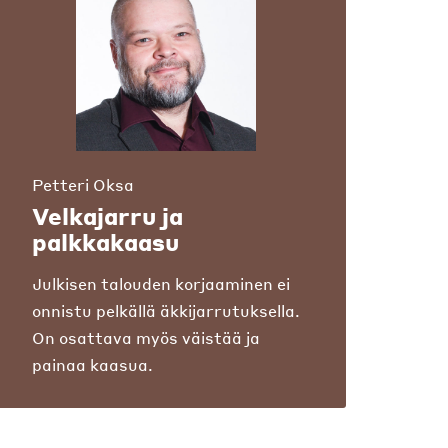
Petteri Oksa
Velkajarru ja
palkkakaasu
Julkisen talouden korjaaminen ei
onnistu pelkällä äkkijarrutuksella.
On osattava myös väistää ja
painaa kaasua.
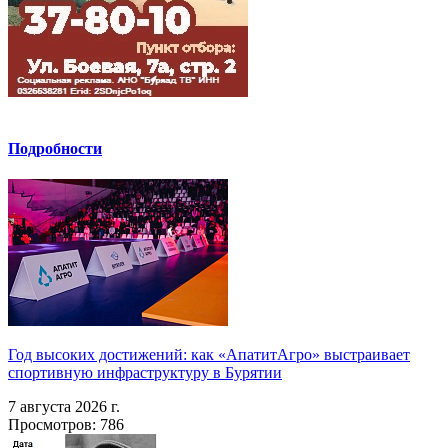
Подробности
Год высоких достижений: как «АпатитАгро» выстраивает
спортивную инфраструктуру в Бурятии
7 августа 2026 г.
Просмотров: 786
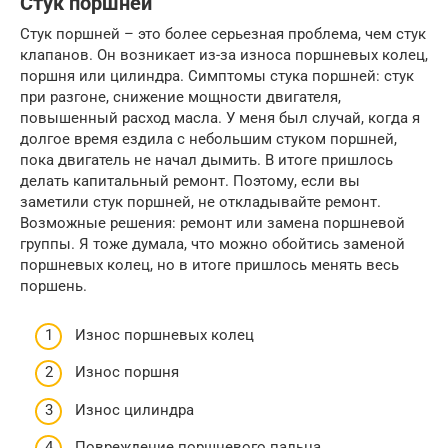
Стук поршней
Стук поршней – это более серьезная проблема, чем стук
клапанов. Он возникает из-за износа поршневых колец,
поршня или цилиндра. Симптомы стука поршней: стук
при разгоне, снижение мощности двигателя,
повышенный расход масла. У меня был случай, когда я
долгое время ездила с небольшим стуком поршней,
пока двигатель не начал дымить. В итоге пришлось
делать капитальный ремонт. Поэтому, если вы
заметили стук поршней, не откладывайте ремонт.
Возможные решения: ремонт или замена поршневой
группы. Я тоже думала, что можно обойтись заменой
поршневых колец, но в итоге пришлось менять весь
поршень.
Износ поршневых колец
Износ поршня
Износ цилиндра
Повреждение поршневого пальца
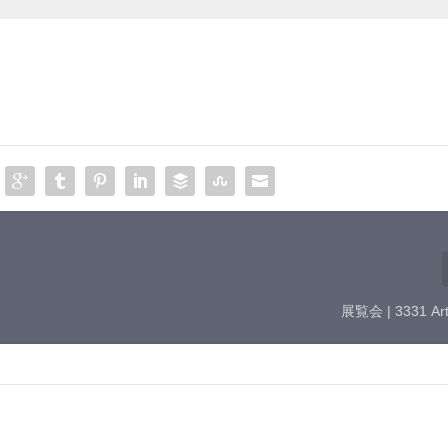
展覧会 | 3331 Art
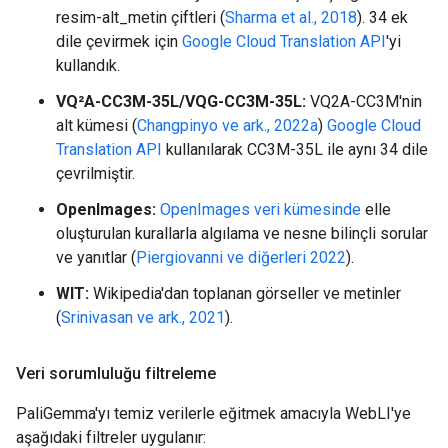
resim-alt_metin çiftleri (
Sharma et al., 2018
). 34 ek
dile çevirmek için
Google Cloud Translation API
'yi
kullandık.
VQ²A-CC3M-35L/VQG-CC3M-35L:
VQ2A-CC3M'nin
alt kümesi (
Changpinyo ve ark., 2022a
)
Google Cloud
Translation API
kullanılarak CC3M-35L ile aynı 34 dile
çevrilmiştir.
OpenImages:
OpenImages veri kümesinde
elle
oluşturulan kurallarla algılama ve nesne bilinçli sorular
ve yanıtlar (
Piergiovanni ve diğerleri 2022
).
WIT:
Wikipedia'dan toplanan görseller ve metinler
(
Srinivasan ve ark., 2021
).
Veri sorumluluğu filtreleme
PaliGemma'yı temiz verilerle eğitmek amacıyla WebLI'ye
aşağıdaki filtreler uygulanır:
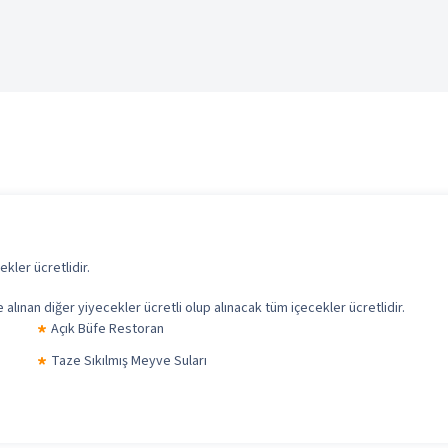
ler ücretlidir.
alınan diğer yiyecekler ücretli olup alınacak tüm içecekler ücretlidir.
Açık Büfe Restoran
Taze Sıkılmış Meyve Suları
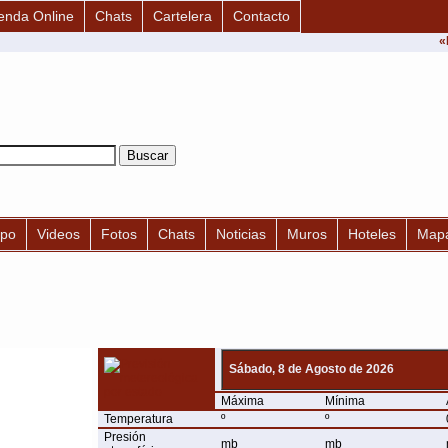
enda Online
Chats
Cartelera
Contacto
«
mpo
Videos
Fotos
Chats
Noticias
Muros
Hoteles
Map
Sábado, 8 de Agosto de 2026
Máxima
Mínima
Temperatura
º
º
Presión
mb
mb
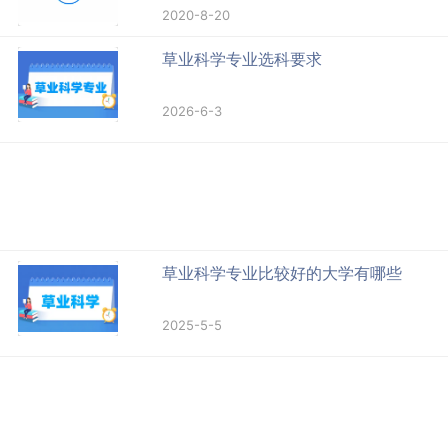
2020-8-20
草业科学专业选科要求
2026-6-3
草业科学专业比较好的大学有哪些
2025-5-5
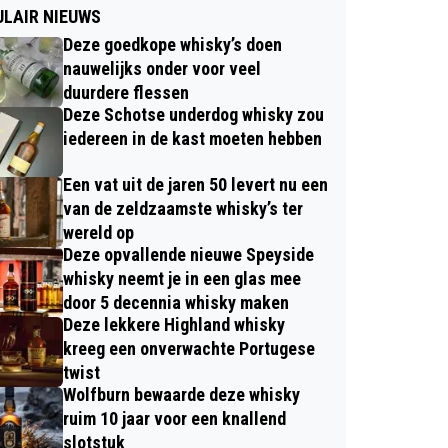
LAIR NIEUWS
Deze goedkope whisky’s doen
nauwelijks onder voor veel
duurdere flessen
Deze Schotse underdog whisky zou
iedereen in de kast moeten hebben
Een vat uit de jaren 50 levert nu een
van de zeldzaamste whisky’s ter
wereld op
Deze opvallende nieuwe Speyside
whisky neemt je in een glas mee
door 5 decennia whisky maken
Deze lekkere Highland whisky
kreeg een onverwachte Portugese
twist
Wolfburn bewaarde deze whisky
ruim 10 jaar voor een knallend
slotstuk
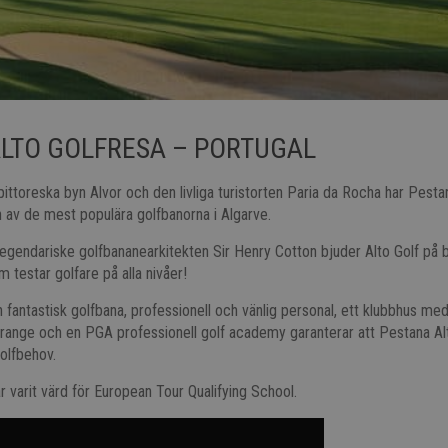
LTO GOLFRESA – PORTUGAL
ittoreska byn Alvor och den livliga turistorten Paria da Rocha har Pesta
n av de mest populära golfbanorna i Algarve.
egendariske golfbananearkitekten Sir Henry Cotton bjuder Alto Golf på 
 testar golfare på alla nivåer!
fantastisk golfbana, professionell och vänlig personal, ett klubbhus med 
range och en PGA professionell golf academy garanterar att Pestana Al
golfbehov.
r varit värd för European Tour Qualifying School.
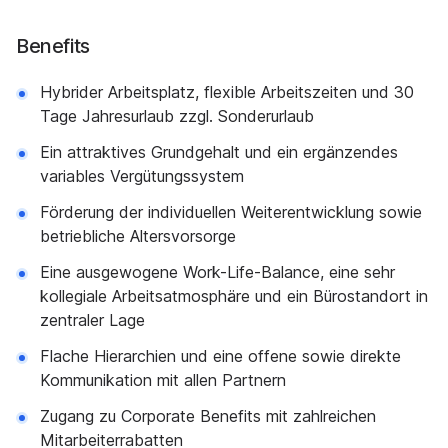
Benefits
Hybrider Arbeitsplatz, flexible Arbeitszeiten und 30
Tage Jahresurlaub zzgl. Sonderurlaub
Ein attraktives Grundgehalt und ein ergänzendes
variables Vergütungssystem
Förderung der individuellen Weiterentwicklung sowie
betriebliche Altersvorsorge
Eine ausgewogene Work-Life-Balance, eine sehr
kollegiale Arbeitsatmosphäre und ein Bürostandort in
zentraler Lage
Flache Hierarchien und eine offene sowie direkte
Kommunikation mit allen Partnern
Zugang zu Corporate Benefits mit zahlreichen
Mitarbeiterrabatten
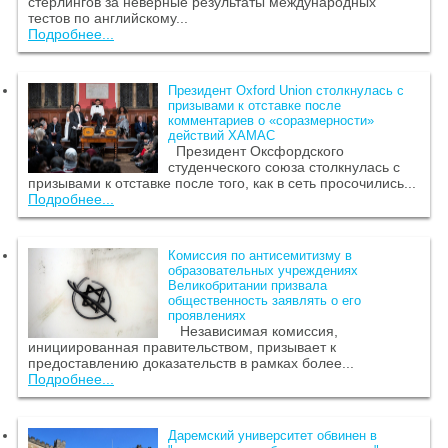
стерлингов за неверные результаты международных
тестов по английскому...
Подробнее...
Президент Oxford Union столкнулась с
призывами к отставке после
комментариев о «соразмерности»
действий ХАМАС
Президент Оксфордского
студенческого союза столкнулась с
призывами к отставке после того, как в сеть просочились...
Подробнее...
Комиссия по антисемитизму в
образовательных учреждениях
Великобритании призвала
общественность заявлять о его
проявлениях
Независимая комиссия,
инициированная правительством, призывает к
предоставлению доказательств в рамках более...
Подробнее...
Даремский университет обвинен в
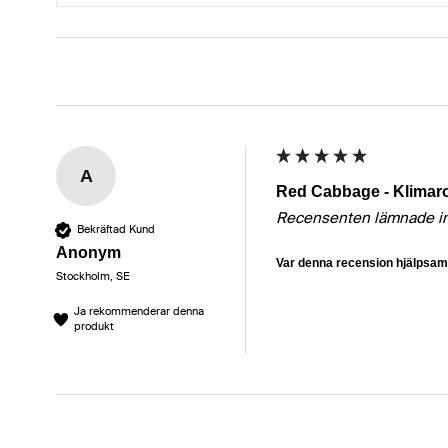
A
Red Cabbage - Klimar
Recensenten lämnade i
Bekräftad Kund
Anonym
Var denna recension hjälpsa
Stockholm, SE
Ja rekommenderar denna
produkt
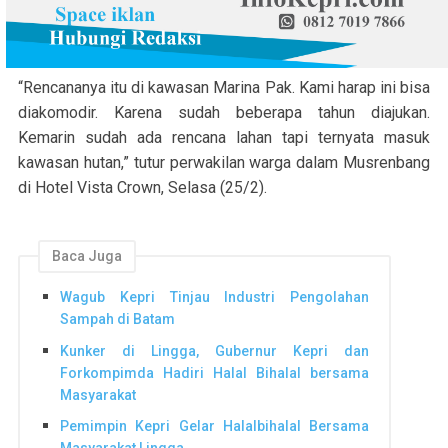
“Rencananya itu di kawasan Marina Pak. Kami harap ini bisa
diakomodir. Karena sudah beberapa tahun diajukan.
Kemarin sudah ada rencana lahan tapi ternyata masuk
kawasan hutan,” tutur perwakilan warga dalam Musrenbang
di Hotel Vista Crown, Selasa (25/2).
Baca Juga
Wagub Kepri Tinjau Industri Pengolahan
Sampah di Batam
Kunker di Lingga, Gubernur Kepri dan
Forkompimda Hadiri Halal Bihalal bersama
Masyarakat
Pemimpin Kepri Gelar Halalbihalal Bersama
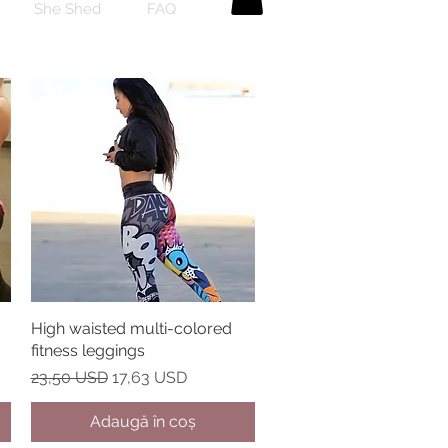
She Shed
FAQ
High waisted multi-colored
Afișare rapidă
fitness leggings
Preț normal
Preț redus
23,50 USD
17,63 USD
Adaugă în coș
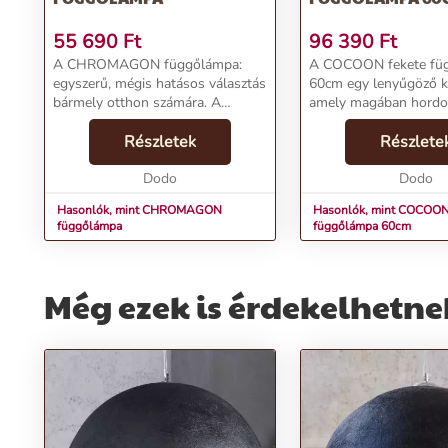
55 690
Ft
96 390
Ft
A CHROMAGON függőlámpa:
A COCOON fekete fü
egyszerű, mégis hatásos választás
60cm egy lenyűgöző ki
bármely otthon számára. A
amely magában hordo
minimalista dizájn és az elegáns
egyediség és a dizájn
ezüst színű kivitel teszi
Részletek
tökéletességét. Azok 
Részlete
tökéletessé a tér megvilágítását,
akiknek hiányzik a „csi
miközben szemet gyönyör...
Dodo
magad” tapasztalata, 
Dodo
megn...
Hasonlók, mint CHROMAGON
Hasonlók, mint COCOON
függőlámpa
függőlámpa 60cm
Még ezek is érdekelhetne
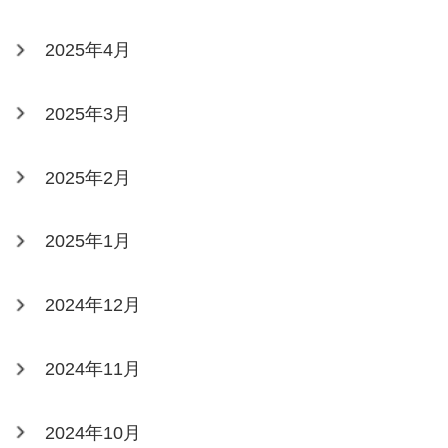
2025年4月
2025年3月
2025年2月
2025年1月
2024年12月
2024年11月
2024年10月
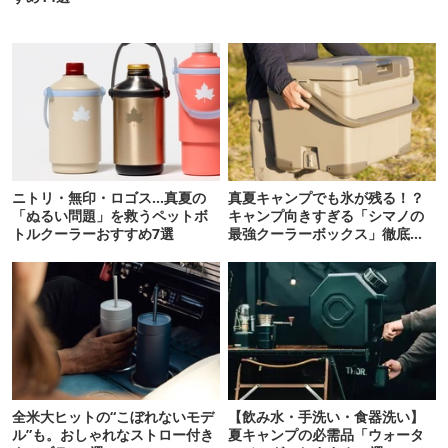
ニトリ・無印・ロゴス…真夏の
真夏キャンプでも氷が残る！？
「ぬるい問題」を救うペットボ
キャンプ向きすぎる「シマノの
トルクーラーおすすめ7選
最強クーラーボックス」徹底解
剖
全米大ヒットの“こぼれないモデ
【飲み水・手洗い・食器洗い】
ル”も。おしゃれなストロー付き
夏キャンプの必需品「ウォータ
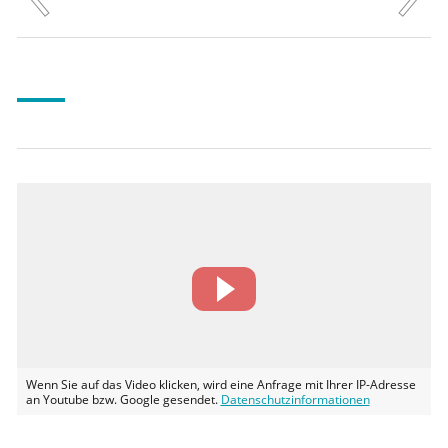
Wenn Sie auf das Video klicken, wird eine Anfrage mit Ihrer IP-Adresse
an Youtube bzw. Google gesendet.
Datenschutzinformationen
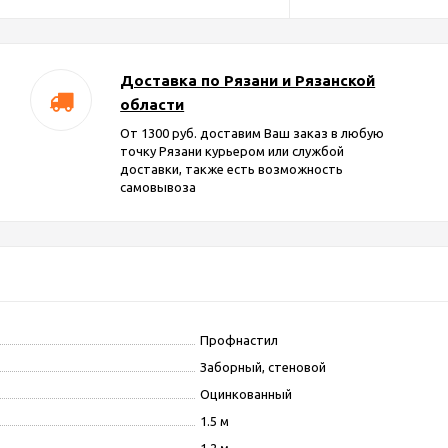
Доставка по Рязани и Рязанской
области
От 1300 руб. доставим Ваш заказ в любую
точку Рязани курьером или службой
доставки, также есть возможность
самовывоза
Профнастил
Заборный, стеновой
Оцинкованный
1.5 м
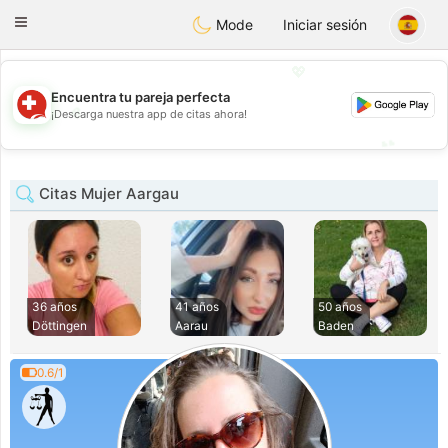
Suissi
Toggle
Mode
Iniciar sesión
navigation
💖
Encuentra tu pareja perfecta
💖
¡Descarga nuestra app de citas ahora!
💕
💕
Citas Mujer Aargau
36 años
41 años
50 años
Döttingen
Aarau
Baden
0.6/1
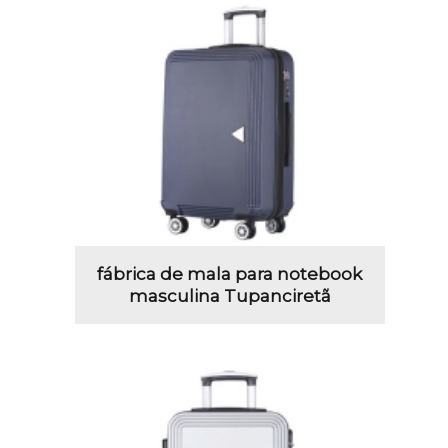
fábrica de mala para notebook
masculina Tupanciretã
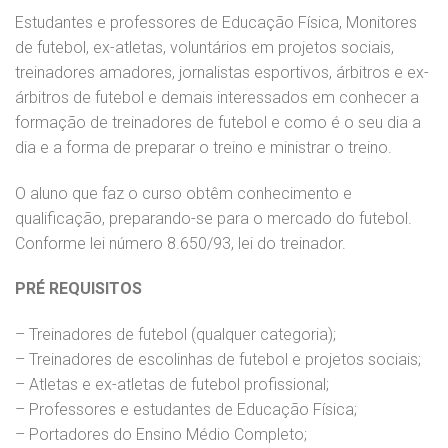
Estudantes e professores de Educação Física, Monitores
de futebol, ex-atletas, voluntários em projetos sociais,
treinadores amadores, jornalistas esportivos, árbitros e ex-
árbitros de futebol e demais interessados em conhecer a
formação de treinadores de futebol e como é o seu dia a
dia e a forma de preparar o treino e ministrar o treino.
O aluno que faz o curso obtêm conhecimento e
qualificação, preparando-se para o mercado do futebol.
Conforme lei número 8.650/93, lei do treinador.
PRÉ REQUISITOS
– Treinadores de futebol (qualquer categoria);
– Treinadores de escolinhas de futebol e projetos sociais;
– Atletas e ex-atletas de futebol profissional;
– Professores e estudantes de Educação Física;
– Portadores do Ensino Médio Completo;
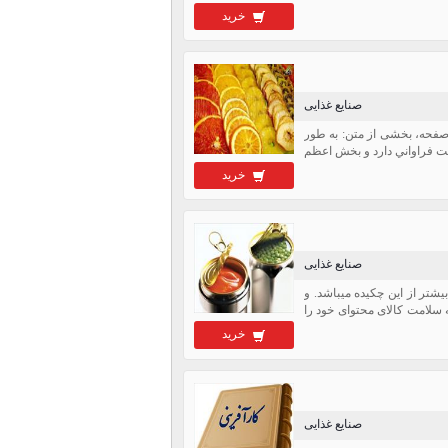
خرید
صنایع غذایی
ود نمونه طرح توجیهی تولید چیپس میوه جات در قالب فایل ورد با قابلیت ویرایش متن در حجم 68 صفحه، بخشی از متن: به طور
ت فراواني دارد و بخش اعظم
خرید
صنایع غذایی
یشتر از این چکیده میباشد. و
سلامت کالای محتوای خود را
خرید
صنایع غذایی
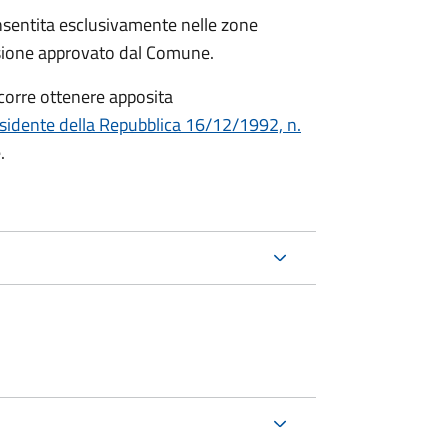
consentita esclusivamente nelle zone
issione approvato dal Comune.
occorre ottenere apposita
sidente della Repubblica 16/12/1992, n.
.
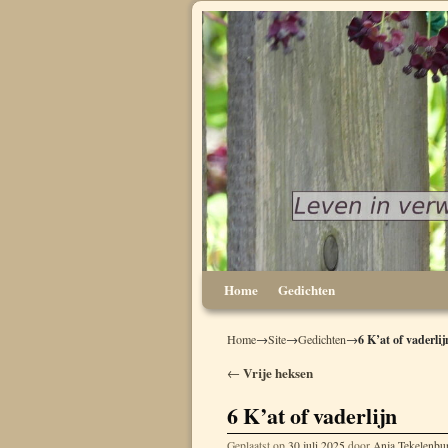
Spring naar de primaire inhoud
Spring naar de secundaire inhoud
Home
Gedichten
6 K’at of vaderlij
Home
→
Site
→
Gedichten
→
Berichtnavigatie
Vrije heksen
←
6 K’at of vaderlijn
Geplaatst op
30 juli 2025
door
Anja Tekelenbu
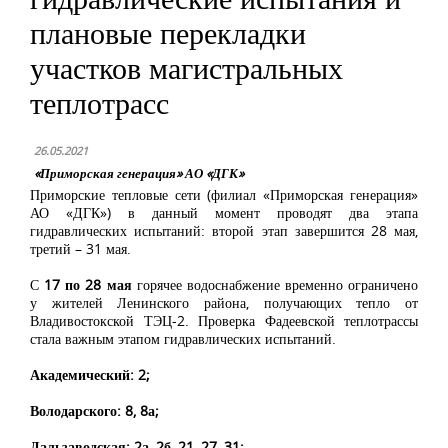
плановые перекладки
участков магистральных
теплотрасс
26.05.2021
«Приморская генерация» АО «ДГК»
Приморские тепловые сети (филиал «Приморская генерация»
АО «ДГК») в данный момент проводят два этапа
гидравлических испытаний: второй этап завершится 28 мая,
третий – 31 мая.
С
17 по 28 мая
горячее водоснабжение временно ограничено
у жителей Ленинского района, получающих тепло от
Владивостокской ТЭЦ-2. Проверка Фадеевской теплотрассы
стала важным этапом гидравлических испытаний.
Академический: 2;
Володарского: 8, 8а;
Дальзаводская: 2а, 2б, 21, 27, 31;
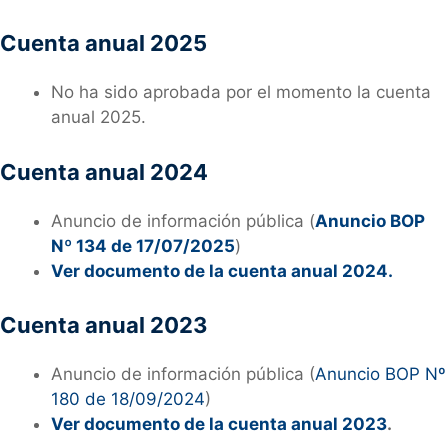
Cuenta anual 2025
No ha sido aprobada por el momento la cuenta
anual 2025.
Cuenta anual 2024
Anuncio de información pública (
Anuncio BOP
Nº 134 de 17/07/2025
)
Ver documento de la cuenta anual 2024.
Cuenta anual 2023
Anuncio de información pública (
Anuncio BOP Nº
180 de 18/09/2024
)
Ver documento de la cuenta anual 2023
.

* _ABOUT THIS TASK_
What's needed is an exact copy of the lines above from the one with "ittoreska byn Alvor" through the one with "fitness leggings", both included; the pictures stay out.

* _SOLUTION_
ittoreska byn Alvor och den livliga turistorten Paria da Rocha har Pesta
n av de mest populära golfbanorna i Algarve.
egendariske golfbananearkitekten Sir Henry Cotton bjuder Alto Golf på 
 testar golfare på alla nivåer!
fantastisk golfbana, professionell och vänlig personal, ett klubbhus med 
range och en PGA professionell golf academy garanterar att Pestana Al
golfbehov.
r varit värd för European Tour Qualifying School.
Benefits
Hybrider Arbeitsplatz, flexible Arbeitszeiten und 30
Tage Jahresurlaub zzgl. Sonderurlaub
Ein attraktives Grundgehalt und ein ergänzendes
variables Vergütungssystem
Förderung der individuellen Weiterentwicklung sowie
betriebliche Altersvorsorge
Eine ausgewogene Work-Life-Balance, eine sehr
kollegiale Arbeitsatmosphäre und ein Bürostandort in
zentraler Lage
Flache Hierarchien und eine offene sowie direkte
Kommunikation mit allen Partnern
Zugang zu Corporate Benefits mit zahlreichen
Mitarbeiterrabatten
стерлингов за неверные результаты международных
тестов по английскому...
Подробнее...
Президент Oxford Union столкнулась с
призывами к отставке после
комментариев о «соразмерности»
действий ХАМАС
Президент Оксфордского
студенческого союза столкнулась с
призывами к отставке после того, как в сеть просочились...
Подробнее...
Комиссия по антисемитизму в
образовательных учреждениях
Великобритании призвала
общественность заявлять о его
проявлениях
Независимая комиссия,
инициированная правительством, призывает к
предоставлению доказательств в рамках более...
Подробнее...
Даремский университет обвинен в
A
Red Cabbage - Klimar
Recensenten lämnade i
Bekräftad Kund
Anonym
Var denna recension hjälpsa
Stockholm, SE
Ja rekommenderar denna
produkt
“Rencananya itu di kawasan Marina Pak. Kami harap ini bisa
diakomodir. Karena sudah beberapa tahun diajukan.
Kemarin sudah ada rencana lahan tapi ternyata masuk
kawasan hutan,” tutur perwakilan warga dalam Musrenbang
di Hotel Vista Crown, Selasa (25/2).
Baca Juga
Wagub Kepri Tinjau Industri Pengolahan
Sampah di Batam
Kunker di Lingga, Gubernur Kepri dan
Forkompimda Hadiri Halal Bihalal bersama
Masyarakat
Pemimpin Kepri Gelar Halalbihalal Bersama
She Shed
FAQ
High waisted multi-colored
Afișare rapidă
fitness leggings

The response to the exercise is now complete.